# Sticky  Offering Fresh Foods & Treats



## Lilysmommy

*Fresh Foods & Treats*

- Here's a list of safe fruits/veggies/other treats for hedgehogs: http://www.hedgehogcentral.com/forums/12-diet-nutrition/17725-treat-list-safe-fruits-veggies.html

- Many people ask about supplementing a diet with fresh foods. Some things should stay treats only - such as fruit (high sugar content), sugary or watery veggies (listed in the link), or fatty insects (waxworms, sometimes mealworms), wet cat food (if high in fat/protein), or freeze-dried anything (risk of impaction).

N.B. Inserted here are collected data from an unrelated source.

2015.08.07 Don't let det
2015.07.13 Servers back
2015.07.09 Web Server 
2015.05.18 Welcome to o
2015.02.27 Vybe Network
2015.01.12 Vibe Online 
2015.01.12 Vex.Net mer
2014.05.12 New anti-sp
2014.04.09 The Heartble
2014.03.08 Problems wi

- Supplementing your hedgie's diet with fresh meat and veggies is a great way to give them some variety, fresh nutrients, and can be a good way to bond with your hedgehog too (rewarding with favorite treats, for example). Just be careful to keep a balance between fresh supplements and kibble amounts unless you're attempting a full home-cooked diet with no kibble (more info below). Offering half of the amount of kibble eaten daily in fresh food would be an acceptable amount, but no more than that. For example, if your hedgehog typically eats 2 tablespoons of kibble, offer no more than 1 tablespoon of fresh/cooked foods nightly. Make sure your hedgehog is still eating his kibble unless you're prepared to make sure his cooked diet is fully balanced and able to support his needs.

- Make sure if any of the greens you want to feed are herbs, that you research them and their common side-effects or uses. Some herbs have medicinal uses and it could be very easy to overdose a hedgehog with these. Read more about herbs here: http://www.hedgehogcentral.com/forums/12-diet-nutrition/6460-herbs.html

- Keep in mind that hedgehogs can be very picky, some more than others. Your hedgie may never try a single bit of fresh food, no matter how many times you offer it. Some may find particular favorites, then turn their nose up at everything else. If your hedgie refuses to try something, give it some time and try offering again later - they may give it a try once they've seen it multiple times, or their tastes may change as they get older. You can also try offering the food in a different form.

*Ways to Offer Fresh Foods*

Baby food: A great way to easily offer different fruits & veggies to your hedgie. Different foods can be mixed together (a meat with a veggie) to see if it entices hedgie to try (since meat is often a favorite) or to offer a few foods at once. Baby food can be frozen in ice cube trays, then saved in baggies to avoid wasting any. If you keep it in the fridge after opening instead, make sure to throw it away after 3-4 days. You can also make your own baby food by pureeing veggies, fruit, or meat.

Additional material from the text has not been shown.